Thursday, March 5, 2009

God at the Post Office

I've not been absent; just incredibly busy working lots of overtime. On the way home, I was all set to write something tonight, but then a resident stopped by with a long-winded complaint to bring before our HOA board. Interrupted my dinner and everything. It was almost 9 o'clock when he finally left.

Anyway, I thought that wiped out any opportunity for me to get up a new post tonight, but then I checked my email and found this, which I just had to share with all you animal lovers. (especially you, Fred!)

Our 14 year old dog, Abbey, died last month. The day after she died, my 4 year old daughter Meredith was crying and talking about how much she missed Abbey. She asked if we could write a letter to God so that when Abbey got to heaven, God would recognize her. I told her that I thought we could so she dictated these words:

Dear God,

Will you please take care of my dog? She died yesterday and is with you in heaven. I miss her very much. I am happy that you let me have her as my dog even though she got sick.

I hope you will play with her. She likes to play with balls and to swim. I am sending a picture of her so when you see her, you will know that she is my dog. I really miss her.

We put the letter in an envelope with a picture of Abbey and Meredith, and addressed it to God/Heaven. We put our return address on it. Then Meredith pasted several stamps on the front of the envelope, because she said it would take lots of stamps to get the letter all the way to heaven. That afternoon she dropped it into the letter box at the post office.

A few days later she asked if God had gotten the letter yet. I told her that I thought He had.

Yesterday, there was a package wrapped in gold paper on our front porch addressed "To Meredith," in an unfamiliar hand. Meredith opened it. Inside was a book by Mr. Rogers called, When a Pet Dies. Taped to the inside front cover was the letter we had written to God in its opened envelope. On the opposite page was the picture of Abbey & Meredith and this note:

Dear Meredith,

Abbey arrived safely in heaven. Having the picture was a big help. I recognized Abbey right away.

Abbey isn't sick anymore. Her spirit is here with me just like it stays in your heart. Abbey loved being your dog.

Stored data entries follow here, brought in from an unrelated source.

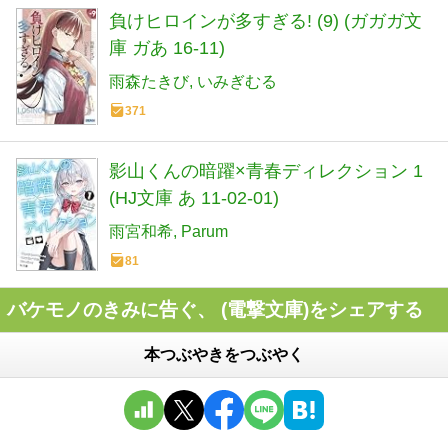
負けヒロインが多すぎる! (9) (ガガガ文
庫 ガあ 16-11)
雨森たきび
いみぎむる
371
影山くんの暗躍×青春ディレクション 1
(HJ文庫 あ 11-02-01)
雨宮和希
Parum
81
バケモノのきみに告ぐ、 (電撃文庫)をシェアする
本つぶやきをつぶやく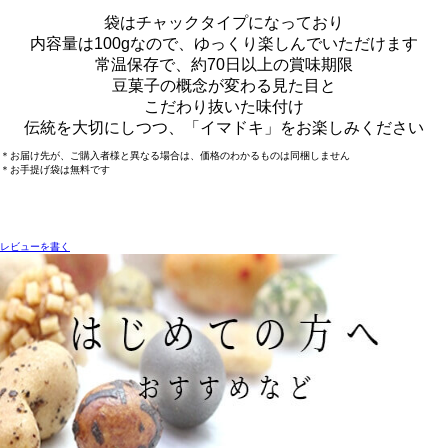
袋はチャックタイプになっており
内容量は100gなので、ゆっくり楽しんでいただけます
常温保存で、約70日以上の賞味期限
豆菓子の概念が変わる見た目と
こだわり抜いた味付け
伝統を大切にしつつ、「イマドキ」をお楽しみください
＊お届け先が、ご購入者様と異なる場合は、価格のわかるものは同梱しません
＊お手提げ袋は無料です
レビューを書く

Since we don't need our bodies in heaven, I don't have any pockets to keep your picture in, so I am sending it back to you in this little book for you to keep and have something to remember Abbey by.

Thank you for the beautiful letter and thank your mother for helping you write it and sending it to me. What a wonderful mother you have. I picked her especially for you.

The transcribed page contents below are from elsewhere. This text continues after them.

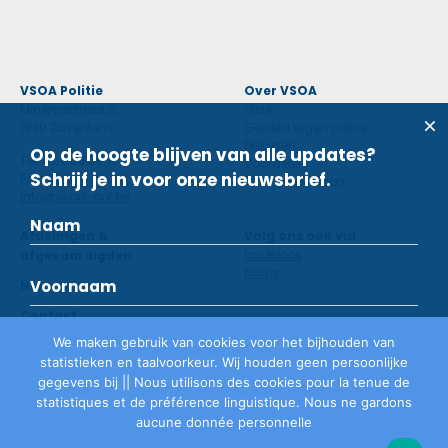
VSOA Politie
Over VSOA
Minervastraat 8,
Visie
1930 Zaventem
Geweld tegen politie
Diensten
Op de hoogte blijven van alle updates?
Tel: 02 660 59 11
Voordelen
Schrijf je in voor onze nieuwsbrief.
Fax: 02 660 50 97
Contactpersoon
info@vsoa-pol.be
Afdelingen &
Volg ons ook via
facebook
afgevaardigden
twitter
Nieuws
Contact
We maken gebruik van cookies voor het bijhouden van
statistieken en taalvoorkeur. Wij houden geen persoonlijke
Lid worden
gegevens bij || Nous utilisons des cookies pour la tenue de
statistiques et de préférence linguistique. Nous ne gardons
aucune donnée personnelle
Privacyverklaring
©
VSOA
2026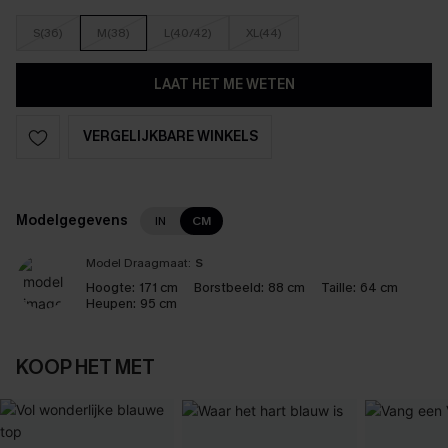
S(36)
M(38)
L(40/42)
XL(44)
LAAT HET ME WETEN
VERGELIJKBARE WINKELS
Modelgegevens
IN
CM
Model Draagmaat:
S
Hoogte:
171 cm
Borstbeeld:
88 cm
Taille:
64 cm
Heupen:
95 cm
KOOP HET MET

I send my blessings every day, and remember that I love you very much.

By the way, I'm easy to find, I am wherever there is love.

(I'm sure I won't be the only one to have tears in my eyes at this point.) I don't know who the original author was; feel free to share if you have any more info!

Monday, March 2, 2009

More Snowy Pictures

Well, I did have to go in to work today, but the office opened two hours late, so I still had time to take Rosie out and get some more pictures. I've got to figure out how to upload video from my camera; she was completely nuts in the snow...well, at least for her!

This morning, our snowman had collected even more snow. You may notice his mouth disappeared; his head fell off after we went inside and I had to re-do it. I suspect foul play, but since he didn't seem to mind, we won't pursue it.

The daffodils were a little less happy with the snow...

"Gee Hon, how much snow did we get?"

"Uh...well...er...a bunch!"

Every branch covered with snow. Actually, a lot of it had plopped off by the time I took these pictures.

Then the sun came out and turned icy branches into lacy diamonds...only the camera didn't do a great job of capturing the sparkle. My pea-trellis-in-progress was totally transformed into modern art.

The sun came out again in the afternoon, so, as usual, most of the snow melted. But there's still a nice layer on the east-facing rooftops and north-facing hills. I haven't heard the scrunch of snow under my boots in 8 years, so I actually got pretty excited about this snowfall. Pretty weird for someone who grew up in the snow belt! It's true; snow is better in the south. 'Cause it goes away so quickly!